Google Groups no longer supports new Usenet posts or subscriptions. Historical content remains viewable.
Dismiss

File > 2G on a dvd

13 views
Skip to first unread message

Rhialto

unread,
Nov 28, 2004, 6:34:35 PM11/28/04
to curren...@netbsd.org
I wanted to burn a file to dvd that is slightly over 2 gigabytes in
size. The cdrecord (cdrtools) in pkgsrc (version 2.00.3) refused to put
the file in the image; it claimed the file was too large.

mkisofs: Value too large to be stored in data type. File FOO is too large - ignoring

After googling for the message I followed a suggestion (
http://lantech.geekvenue.net/chucktips/jason/chuck/1077301682/index_html
) and retried with cdrtools 2.01 (after adapting the patches from pkgsrc
a bit).
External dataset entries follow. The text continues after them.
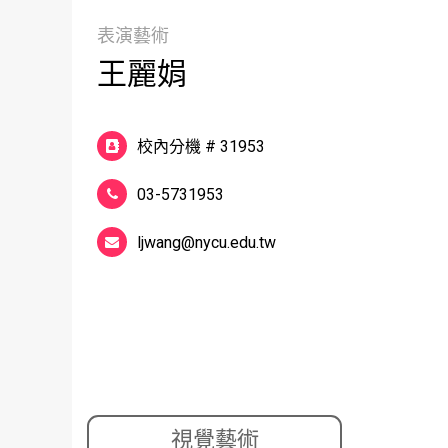
表演藝術
王麗娟
校內分機 # 31953
03-5731953
ljwang@nycu.edu.tw
.
視覺藝術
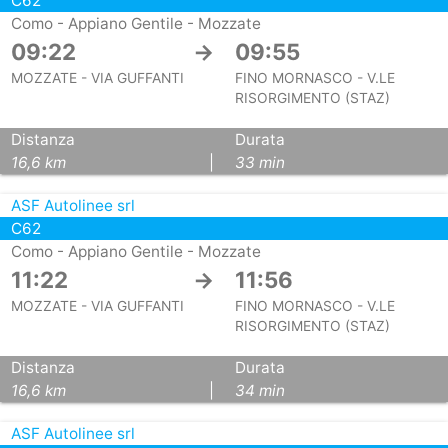
C62
Como - Appiano Gentile - Mozzate
09:22
→
09:55
MOZZATE - VIA GUFFANTI
FINO MORNASCO - V.LE
RISORGIMENTO (STAZ)
Distanza
Durata
16,6 km
|
33 min
ASF Autolinee srl
C62
Como - Appiano Gentile - Mozzate
11:22
→
11:56
MOZZATE - VIA GUFFANTI
FINO MORNASCO - V.LE
RISORGIMENTO (STAZ)
Distanza
Durata
16,6 km
|
34 min
ASF Autolinee srl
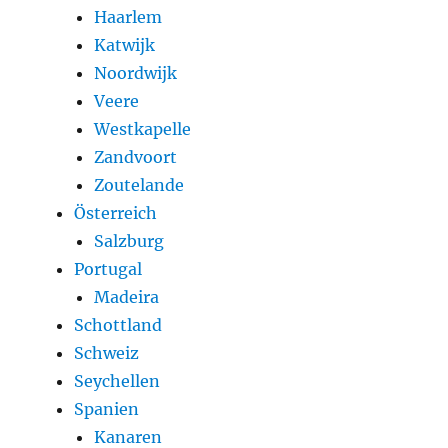
Haarlem
Katwijk
Noordwijk
Veere
Westkapelle
Zandvoort
Zoutelande
Österreich
Salzburg
Portugal
Madeira
Schottland
Schweiz
Seychellen
Spanien
Kanaren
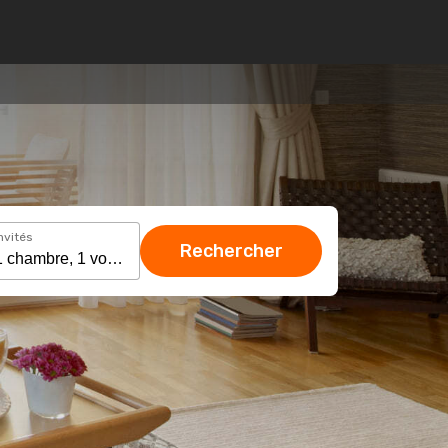
nvités
Rechercher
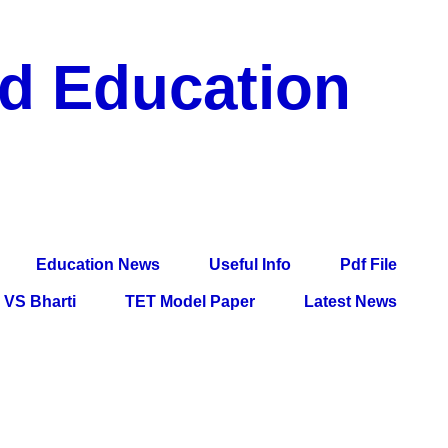
nd Education
df File, Jobs, Current Affairs, Information, Imp All
l Exam
Education News
Useful Info
Pdf File
VS Bharti
TET Model Paper
Latest News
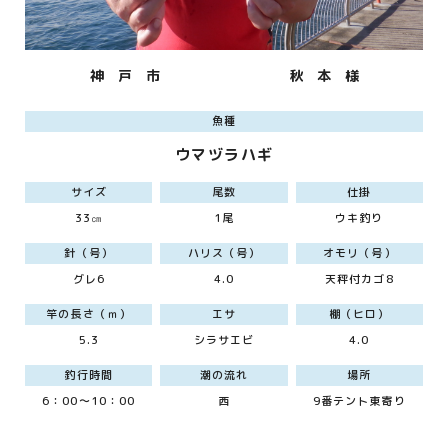
神 戸 市
秋 本 様
魚種
ウマヅラハギ
サイズ
尾数
仕掛
33㎝
1尾
ウキ釣り
針（号）
ハリス（号）
オモリ（号）
グレ6
4.0
天秤付カゴ8
竿の長さ（ｍ）
エサ
棚（ヒロ）
5.3
シラサエビ
4.0
釣行時間
潮の流れ
場所
6：00～10：00
西
9番テント東寄り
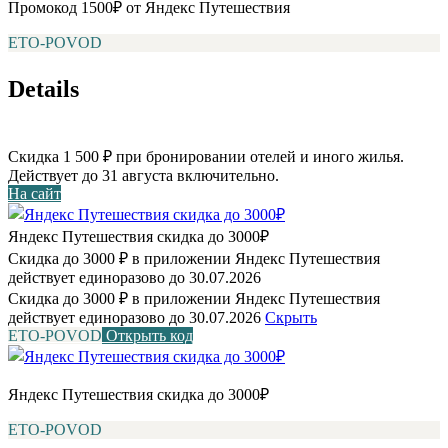
Промокод 1500₽ от Яндекс Путешествия
ETO-POVOD
Details
Скидка 1 500 ₽ при бронировании отелей и иного жилья.
Действует до 31 августа включительно.
На сайт
Яндекс Путешествия скидка до 3000₽
Скидка до 3000 ₽ в приложении Яндекс Путешествия
действует единоразово до 30.07.2026
Скидка до 3000 ₽ в приложении Яндекс Путешествия
действует единоразово до 30.07.2026
Скрыть
ETO-POVOD
Открыть код
Яндекс Путешествия скидка до 3000₽
ETO-POVOD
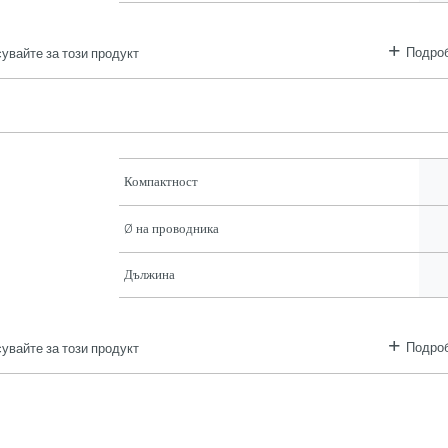
Подроб
увайте за този продукт
Компактност
Ø на проводника
Дължина
Подроб
увайте за този продукт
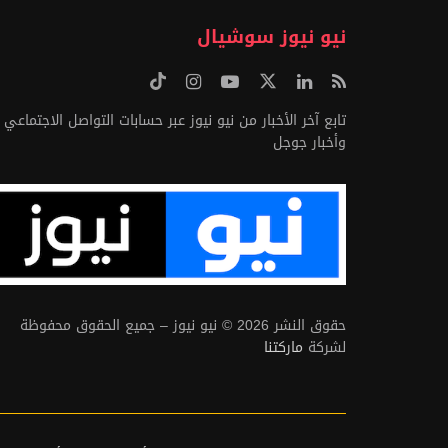
نيو نيوز سوشيال
تابع آخر الأخبار من نيو نيوز عبر حسابات التواصل الاجتماعي
وأخبار جوجل
حقوق النشر 2026 © نيو نيوز – جميع الحقوق محفوظة
لشركة
ماركتنا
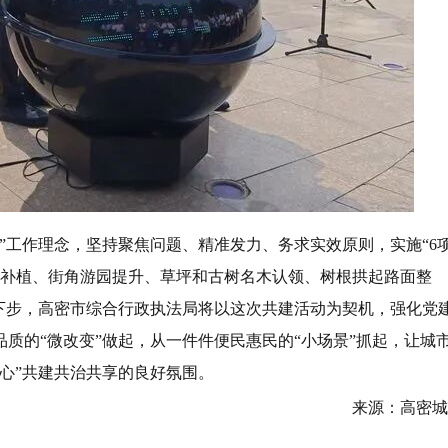
”工作理念，坚持聚焦问题、精准发力、务求实效原则，实施“6
地补植、街角游园提升、草坪和古树名木认领、树根拱起路面整
下步，高密市综合行政执法局将以这次共建活动为契机，强化党
质的“微改变”做起，从一件件便民惠民的“小场景”抓起，让城
心”共建共治共享的良好氛围。
来源：高密城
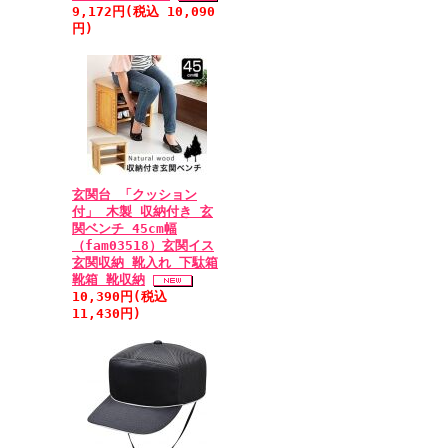
9,172円(税込 10,090
円)
玄関台 「クッション
付」 木製 収納付き 玄
関ベンチ 45cm幅
（fam03518）玄関イス
玄関収納 靴入れ 下駄箱
靴箱 靴収納
10,390円(税込
11,430円)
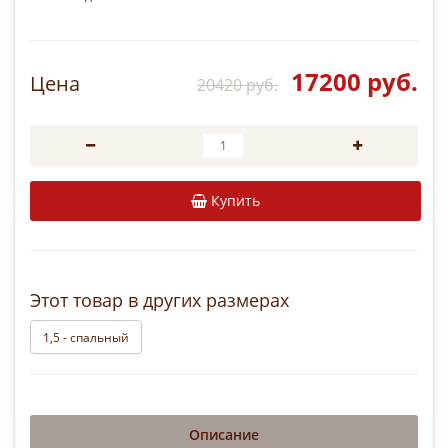
17200 руб.
Цена
20420 руб.
Купить
Этот товар в других размерах
1,5 - спальный
Описание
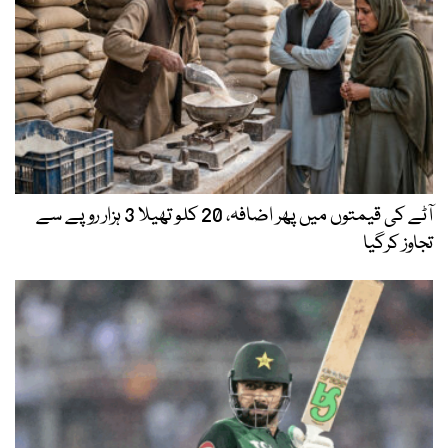
آٹے کی قیمتوں میں پھر اضافہ، 20 کلو تھیلا 3 ہزار روپے سے
تجاوز کرگیا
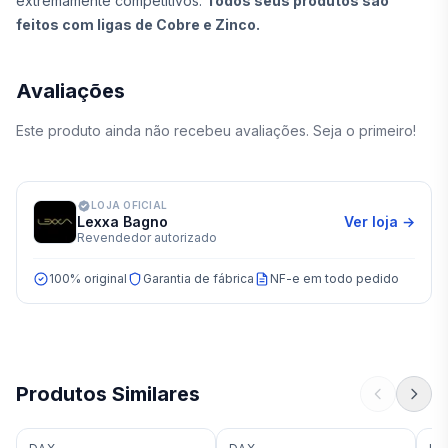
extremamente competitivos.
Todos seus produtos são
feitos com ligas de Cobre e Zinco.
Avaliações
Este produto ainda não recebeu avaliações. Seja o primeiro!
LOJA OFICIAL
Lexxa Bagno
Ver loja →
Revendedor autorizado
100% original
Garantia de fábrica
NF-e em todo pedido
Produtos Similares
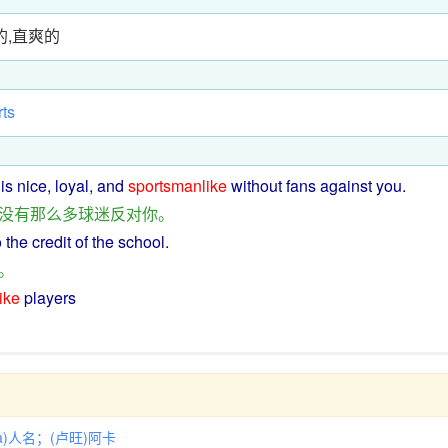
的,直爽的
rts
is
nice
,
loyal
,
and
sportsmanlike
without
fans
against
you
.
没有
那么
多
球迷
反对
你
。
o the
credit
of the
school
.
。
ike
players
ua)人名；(卢旺)阿卡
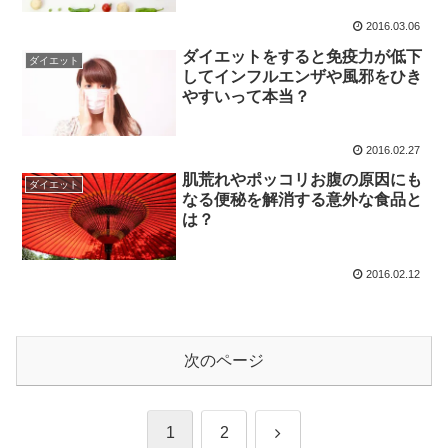
2016.03.06
ダイエットをすると免疫力が低下
ダイエット
してインフルエンザや風邪をひき
やすいって本当？
2016.02.27
肌荒れやポッコリお腹の原因にも
ダイエット
なる便秘を解消する意外な食品と
は？
2016.02.12
次のページ
次
1
2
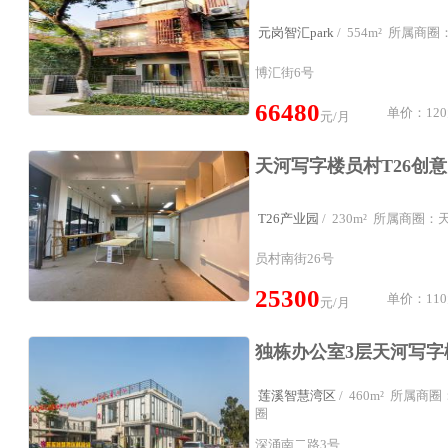
元岗智汇park
/ 554m² 所属商
博汇街6号
66480
单价：120
元/月
T26产业园
/ 230m² 所属商圈
员村南街26号
25300
单价：110
元/月
莲溪智慧湾区
/ 460m² 所属
圈
深涌南二路3号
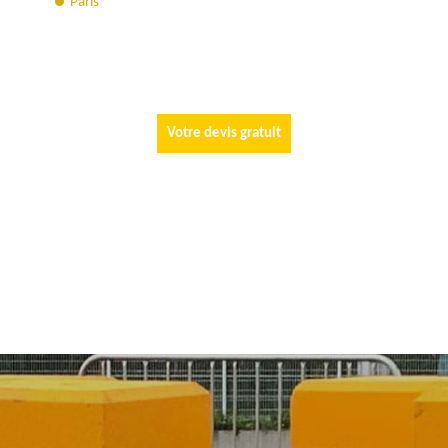
Paris
Votre devis gratuit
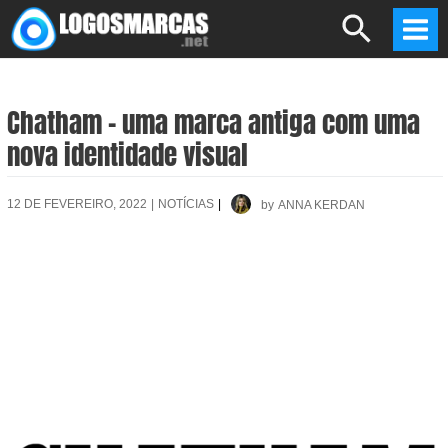
Skip
Search
to
Mai
content
Men
Chatham – uma marca antiga com uma
nova identidade visual
12 DE FEVEREIRO, 2022
|
NOTÍCIAS
|
by
ANNA KERDAN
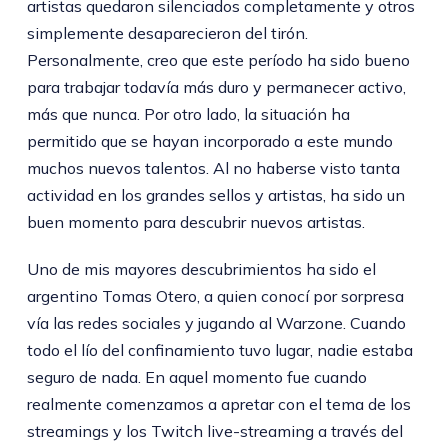
artistas quedaron silenciados completamente y otros
simplemente desaparecieron del tirón.
Personalmente, creo que este período ha sido bueno
para trabajar todavía más duro y permanecer activo,
más que nunca. Por otro lado, la situación ha
permitido que se hayan incorporado a este mundo
muchos nuevos talentos. Al no haberse visto tanta
actividad en los grandes sellos y artistas, ha sido un
buen momento para descubrir nuevos artistas.
Uno de mis mayores descubrimientos ha sido el
argentino Tomas Otero, a quien conocí por sorpresa
vía las redes sociales y jugando al Warzone. Cuando
todo el lío del confinamiento tuvo lugar, nadie estaba
seguro de nada. En aquel momento fue cuando
realmente comenzamos a apretar con el tema de los
streamings y los Twitch live-streaming a través del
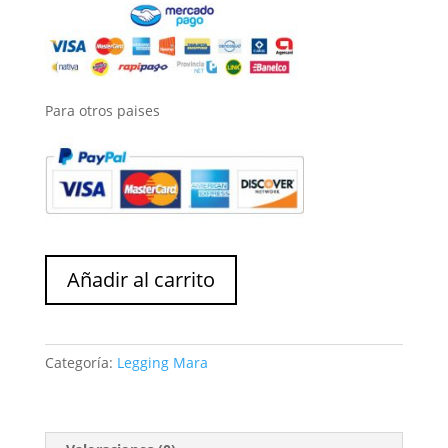
Para otros paises
Legging
Añadir al carrito
Mara
cantidad
Categoría:
Legging Mara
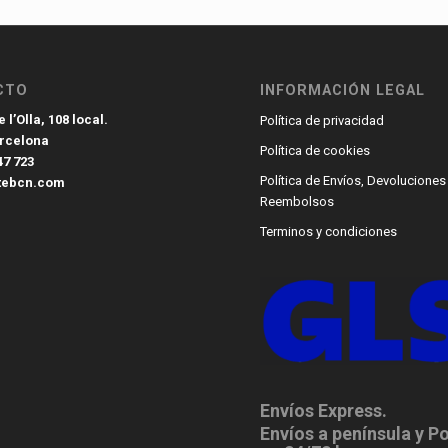
CTO
INFORMACIÓN LEGAL
 l’Olla, 108 local.
Política de privacidad
arcelona
Política de cookies
47 723
Política de Envíos, Devoluciones
tebcn.com
Reembolsos
Terminos y condiciones
Envíos Express.
Envíos a península y P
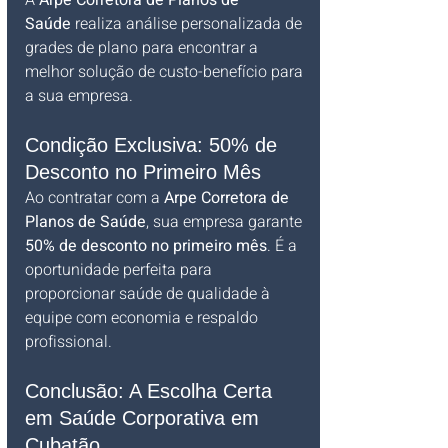
A 
Arpe Corretora de Planos de 
Saúde
 realiza análise personalizada de 
grades de plano para encontrar a 
melhor solução de custo-benefício para 
a sua empresa.
Condição Exclusiva: 50% de 
Desconto no Primeiro Mês
Ao contratar com a 
Arpe Corretora de 
Planos de Saúde
, sua empresa garante 
50% de desconto no primeiro mês
. É a 
oportunidade perfeita para 
proporcionar saúde de qualidade à 
equipe com economia e respaldo 
profissional.
Conclusão: A Escolha Certa 
em Saúde Corporativa em 
Cubatão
This indeed made an image without complaint, however the file
does not look good (NetBSD/alpha 1.6.2):

-r--r--r-- 1 root wheel 18446744071564173312 Oct 30 13:23 FOO

Also, when trying to look at the data, the file appears empty.

but when I put the dvd in my laptop (NetBSD/i386 2.0_BETA) it is ok:

-r--r--r-- 1 root wheel 2149588992 Oct 30 13:23 FOO

Note that the low 32 bits of 18446744071564173312 form 2149588992.

According to diff this file is identical to the original.

Mounting the dvd on the Alpha and nfs-mounting it on the i386 gives the
same behaviour as seen directly on the Alpha.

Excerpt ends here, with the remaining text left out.